Stored items from a collection

· · · · · · ·

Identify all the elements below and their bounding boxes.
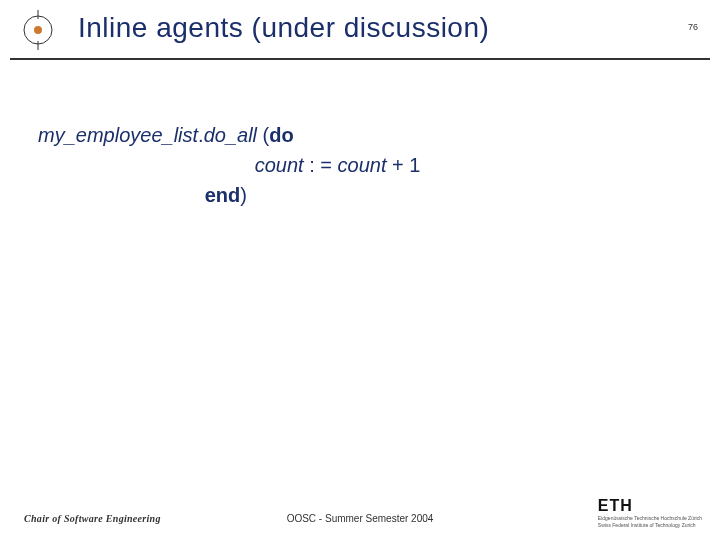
header-divider [10,58,710,60]
footer-eth-logo: ETH Eidgenössische Technische Hochschule… [598,497,702,528]
eth-subtitle-1: Eidgenössische Technische Hochschule Zür… [598,516,702,522]
code-token: : = [309,154,337,176]
eth-wordmark: ETH [598,497,702,515]
code-indent [38,184,205,206]
code-token: count [255,154,309,176]
code-block: my_employee_list.do_all (do count : = co… [38,120,690,210]
code-indent [38,154,255,176]
code-keyword: end [205,184,241,206]
code-token: ) [240,184,247,206]
slide-header: Inline agents (under discussion) [0,10,720,60]
code-token: count [338,154,392,176]
code-keyword: do [269,124,293,146]
code-token: + 1 [392,154,420,176]
svg-point-1 [34,26,42,34]
code-line-2: count : = count + 1 [38,150,690,180]
bullet-logo-icon [18,10,58,50]
slide-root: Inline agents (under discussion) 76 my_e… [0,0,720,540]
code-line-1: my_employee_list.do_all (do [38,120,690,150]
page-number: 76 [688,22,698,32]
code-token: do_all [204,124,263,146]
code-line-3: end) [38,180,690,210]
slide-title: Inline agents (under discussion) [78,12,489,44]
code-token: my_employee_list [38,124,198,146]
eth-subtitle-2: Swiss Federal Institute of Technology Zu… [598,523,702,529]
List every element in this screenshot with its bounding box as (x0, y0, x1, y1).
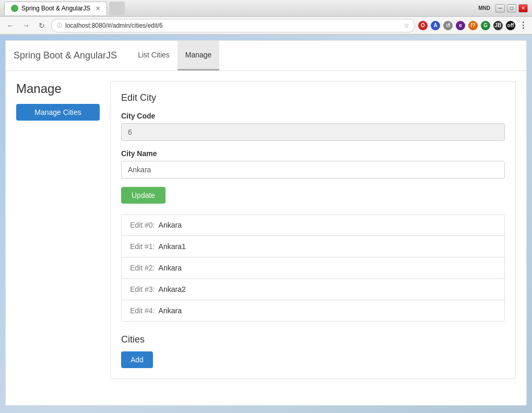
sidebar: Manage Manage Cities (16, 81, 100, 379)
page-content: Spring Boot & AngularJS List Cities Mana… (5, 40, 527, 406)
close-btn[interactable]: ✕ (518, 4, 528, 13)
list-item: Edit #4: Ankara (122, 300, 504, 321)
tab-label: Spring Boot & AngularJS (21, 5, 90, 12)
cities-title: Cities (121, 334, 505, 345)
more-menu-icon[interactable]: ⋮ (518, 21, 528, 30)
edit-item-value-4: Ankara (159, 306, 182, 315)
jb-icon[interactable]: JB (493, 21, 503, 30)
app-brand: Spring Boot & AngularJS (14, 41, 125, 70)
city-code-group: City Code (121, 112, 505, 141)
edit-item-label-4: Edit #4: (130, 306, 155, 315)
g-icon[interactable]: G (481, 21, 490, 30)
sync-icon[interactable]: ↺ (443, 21, 453, 30)
edit-item-value-0: Ankara (159, 221, 182, 229)
extension-icon[interactable]: e (456, 21, 465, 30)
content-panel: Edit City City Code City Name Update Edi… (110, 81, 516, 379)
sidebar-title: Manage (16, 81, 100, 96)
address-bar: ← → ↻ ⓘ localhost:8080/#/admin/cities/ed… (0, 17, 532, 34)
tab-list-cities[interactable]: List Cities (130, 41, 178, 70)
browser-icons: O A ↺ e f? G JB off ⋮ (418, 21, 528, 30)
forward-btn[interactable]: → (20, 19, 32, 32)
list-item: Edit #0: Ankara (122, 215, 504, 236)
url-bar[interactable]: ⓘ localhost:8080/#/admin/cities/edit/6 ☆ (51, 19, 415, 32)
edit-item-label-2: Edit #2: (130, 264, 155, 272)
list-item: Edit #1: Ankara1 (122, 236, 504, 257)
edit-item-label-1: Edit #1: (130, 242, 155, 251)
font-icon[interactable]: f? (468, 21, 478, 30)
main-layout: Manage Manage Cities Edit City City Code… (6, 71, 526, 390)
shield-icon[interactable]: A (431, 21, 440, 30)
city-name-input[interactable] (121, 161, 505, 179)
edit-list: Edit #0: Ankara Edit #1: Ankara1 Edit #2… (121, 214, 505, 322)
city-code-label: City Code (121, 112, 505, 120)
secure-icon: ⓘ (57, 22, 62, 29)
edit-item-value-1: Ankara1 (159, 242, 186, 251)
city-code-input[interactable] (121, 123, 505, 141)
update-btn[interactable]: Update (121, 187, 165, 204)
cities-section: Cities Add (121, 334, 505, 368)
tab-close-btn[interactable]: ✕ (96, 5, 100, 12)
city-name-group: City Name (121, 149, 505, 179)
edit-item-value-2: Ankara (159, 264, 182, 272)
edit-item-label-0: Edit #0: (130, 221, 155, 229)
browser-tab[interactable]: Spring Boot & AngularJS ✕ (4, 2, 107, 15)
url-text: localhost:8080/#/admin/cities/edit/6 (65, 22, 400, 29)
reload-btn[interactable]: ↻ (36, 19, 48, 32)
win-label: MND (478, 5, 490, 11)
tab-favicon (11, 5, 18, 12)
opera-icon[interactable]: O (418, 21, 428, 30)
ext-icon[interactable]: off (506, 21, 515, 30)
minimize-btn[interactable]: ─ (495, 4, 505, 13)
star-icon[interactable]: ☆ (404, 22, 409, 29)
app-navbar: Spring Boot & AngularJS List Cities Mana… (6, 41, 526, 71)
edit-item-value-3: Ankara2 (159, 285, 186, 293)
tab-area: Spring Boot & AngularJS ✕ (4, 2, 478, 15)
add-btn[interactable]: Add (121, 351, 153, 368)
window-controls: MND ─ □ ✕ (478, 4, 528, 13)
list-item: Edit #3: Ankara2 (122, 279, 504, 300)
tab-manage[interactable]: Manage (178, 41, 220, 70)
browser-chrome: Spring Boot & AngularJS ✕ MND ─ □ ✕ ← → … (0, 0, 532, 35)
maximize-btn[interactable]: □ (507, 4, 516, 13)
back-btn[interactable]: ← (4, 19, 17, 32)
edit-city-title: Edit City (121, 92, 505, 103)
city-name-label: City Name (121, 149, 505, 158)
title-bar: Spring Boot & AngularJS ✕ MND ─ □ ✕ (0, 0, 532, 17)
manage-cities-btn[interactable]: Manage Cities (16, 104, 100, 121)
list-item: Edit #2: Ankara (122, 257, 504, 279)
edit-item-label-3: Edit #3: (130, 285, 155, 293)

· · · · · · ·

Required work: Please find, in the entries above, every line where "count" occurs, and copy it.

Expected answer:
code-token: count [255,154,309,176]
code-block: my_employee_list.do_all (do count : = co… [38,120,690,210]
code-token: count [338,154,392,176]
code-line-2: count : = count + 1 [38,150,690,180]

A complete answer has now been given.